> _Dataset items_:
-----

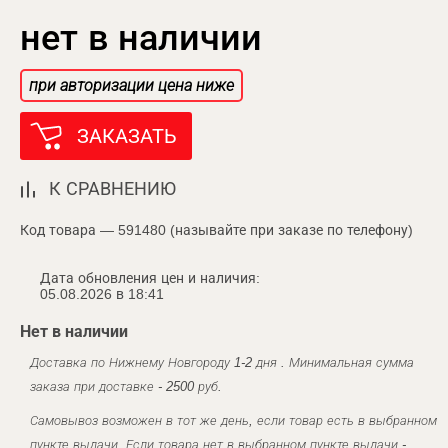
нет в наличии
при авторизации цена ниже
ЗАКАЗАТЬ
К СРАВНЕНИЮ
Код товара — 591480 (называйте при заказе по телефону)
Дата обновления цен и наличия:
05.08.2026 в 18:41
Нет в наличии
Доставка по Нижнему Новгороду 1-2 дня . Минимальная сумма
заказа при доставке - 2500 руб.
Самовывоз возможен в тот же день, если товар есть в выбранном
пункте выдачи. Если товара нет в выбранном пункте выдачи -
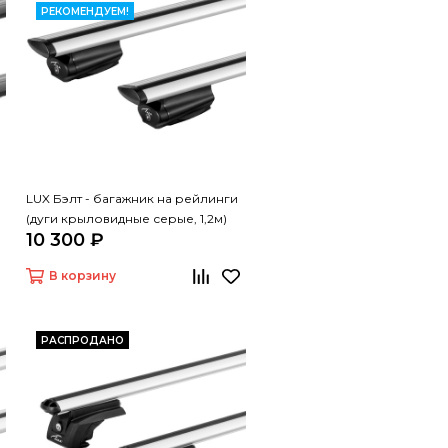
РЕКОМЕНДУЕМ!
LUX Бэлт - багажник на рейлинги
(дуги крыловидные серые, 1,2м)
10 300 ₽
В корзину
РАСПРОДАНО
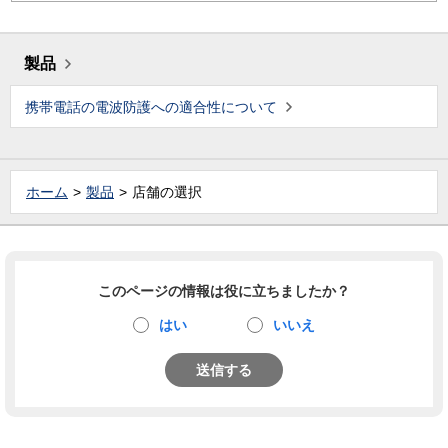
製品
携帯電話の電波防護への適合性について
ホーム
製品
店舗の選択
このページの情報は役に立ちましたか？
はい
いいえ
送信する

-----

> _About this exercise_: Would you copy all of the data exactly? Keep the pictures out of it.

> _Reply_:
нет в наличии
при авторизации цена ниже
ЗАКАЗАТЬ
К СРАВНЕНИЮ
Код товара — 591480 (называйте при заказе по телефону)
Дата обновления цен и наличия:
05.08.2026 в 18:41
Нет в наличии
Доставка по Нижнему Новгороду 1-2 дня . Минимальная сумма
заказа при доставке - 2500 руб.
Самовывоз возможен в тот же день, если товар есть в выбранном
пункте выдачи. Если товара нет в выбранном пункте выдачи -
РЕКОМЕНДУЕМ!
LUX Бэлт - багажник на рейлинги
(дуги крыловидные серые, 1,2м)
10 300 ₽
В корзину
РАСПРОДАНО
製品
携帯電話の電波防護への適合性について
ホーム
製品
店舗の選択
このページの情報は役に立ちましたか？
はい
いいえ
送信する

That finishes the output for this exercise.